Unlike the fruit and vegetable sector, flower prices in the Netherlands are set in a daily auction and depend entirely on supply and demand.
Some flower producers are also expected to delay their planting season, but their exact number is unclear, Mr Van Schie said.
“They are still in the process of the current production,” he said. “It also depends on what others are doing. If one grower leaves the market, then there’s less flowers and prices will rise.”
Horticulture grew rapidly in the 1960s with cheap local gas, a model that is rapidly becoming unsustainable as extraction in the country’s gasfield in Groningen, one of the largest in the world, winds down because of destructive earthquakes.
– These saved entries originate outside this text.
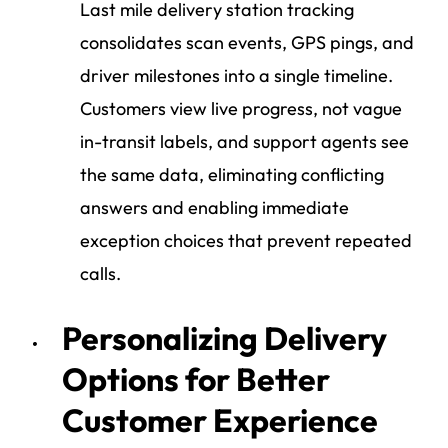
Last mile delivery station tracking
consolidates scan events, GPS pings, and
driver milestones into a single timeline.
Customers view live progress, not vague
in-transit labels, and support agents see
the same data, eliminating conflicting
answers and enabling immediate
exception choices that prevent repeated
calls.
Personalizing Delivery
Options for Better
Customer Experience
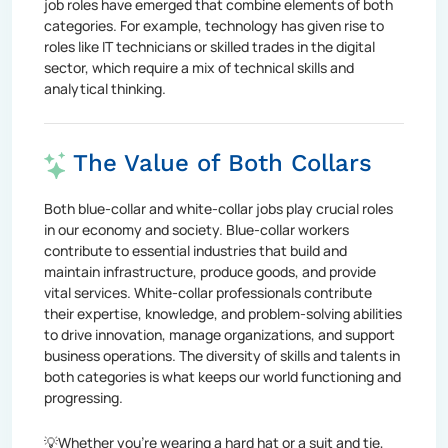
job roles have emerged that combine elements of both
categories. For example, technology has given rise to
roles like IT technicians or skilled trades in the digital
sector, which require a mix of technical skills and
analytical thinking.
The Value of Both Collars
Both blue-collar and white-collar jobs play crucial roles
in our economy and society. Blue-collar workers
contribute to essential industries that build and
maintain infrastructure, produce goods, and provide
vital services. White-collar professionals contribute
their expertise, knowledge, and problem-solving abilities
to drive innovation, manage organizations, and support
business operations. The diversity of skills and talents in
both categories is what keeps our world functioning and
progressing.
💡Whether you're wearing a hard hat or a suit and tie,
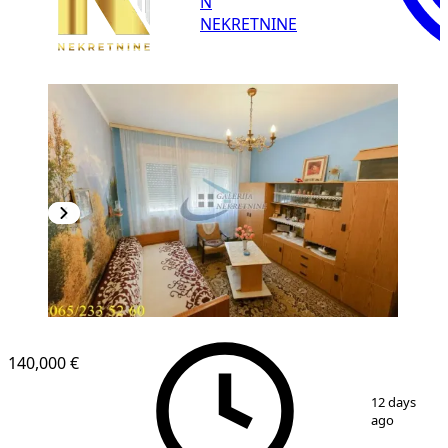
N
NEKRETNINE
140,000 €
1
/
19
12 days
ago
Alternative energy supplies, such as geothermal heating, remain minimal.
At Mr Van Der Lans’s tomato producing company, it represents 10 per cent of total energy use, while the rest comes from natural gas. He hopes to take that figure up to 50 per cent by 2025.
Energy prices in the coming years will define the future of Dutch greenhouses.
“This could be a game changer for the industry,” Mr Van Schie said. “Flowers are now produced the whole year round so you can buy any flower at any moment.
“Maybe it will lead to a situation where some flowers are not available in winter.”
Some producers are banking on innovation, hoping to stay ahead of the game.
In Westland, Wouter Duijvesteijn runs a company with his brother that produces 50,000 stems of white chrysanthemums a day, all year round.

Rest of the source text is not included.